**PROBLEM DETAILS:** Copy every line of the data exactly, keeping out any picture.

**DATA FOR THE TASK:**

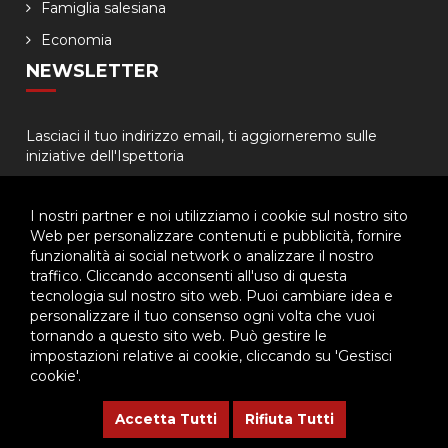
Famiglia salesiana
Economia
NEWSLETTER
Lasciaci il tuo indirizzo email, ti aggiorneremo sulle
iniziative dell'Ispettoria
I nostri partner e noi utilizziamo i cookie sul nostro sito
Web per personalizzare contenuti e pubblicità, fornire
funzionalità ai social network o analizzare il nostro
traffico. Cliccando acconsenti all'uso di questa
tecnologia sul nostro sito web. Puoi cambiare idea e
© 2026 - Ispettoria Salesiana Meridionale - All rights reserved. | P.IVA
personalizzare il tuo consenso ogni volta che vuoi
80057280630 |
Privacy & Cookie Policy
-
Gestisci Cookie
tornando a questo sito web. Può gestire le
impostazioni relative ai cookie, cliccando su 'Gestisci
cookie'.
Questo plugin utilizza cookie per raccogliere dati e cookie di
terze parti per migliorare l'esperienza utente. Per visualizzare il
Accetta Tutti
Rifiuta Tutti
plugin è necessario dare il consenso.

**ANSWER FOR THE TASK:**
Famiglia salesiana
Economia
NEWSLETTER
Lasciaci il tuo indirizzo email, ti aggiorneremo sulle
iniziative dell'Ispettoria
I nostri partner e noi utilizziamo i cookie sul nostro sito
Web per personalizzare contenuti e pubblicità, fornire
funzionalità ai social network o analizzare il nostro
traffico. Cliccando acconsenti all'uso di questa
tecnologia sul nostro sito web. Puoi cambiare idea e
© 2026 - Ispettoria Salesiana Meridionale - All rights reserved. | P.IVA
personalizzare il tuo consenso ogni volta che vuoi
80057280630 |
Privacy & Cookie Policy
-
Gestisci Cookie
tornando a questo sito web. Può gestire le
impostazioni relative ai cookie, cliccando su 'Gestisci
cookie'.
Questo plugin utilizza cookie per raccogliere dati e cookie di
terze parti per migliorare l'esperienza utente. Per visualizzare il
Accetta Tutti
Rifiuta Tutti
plugin è necessario dare il consenso.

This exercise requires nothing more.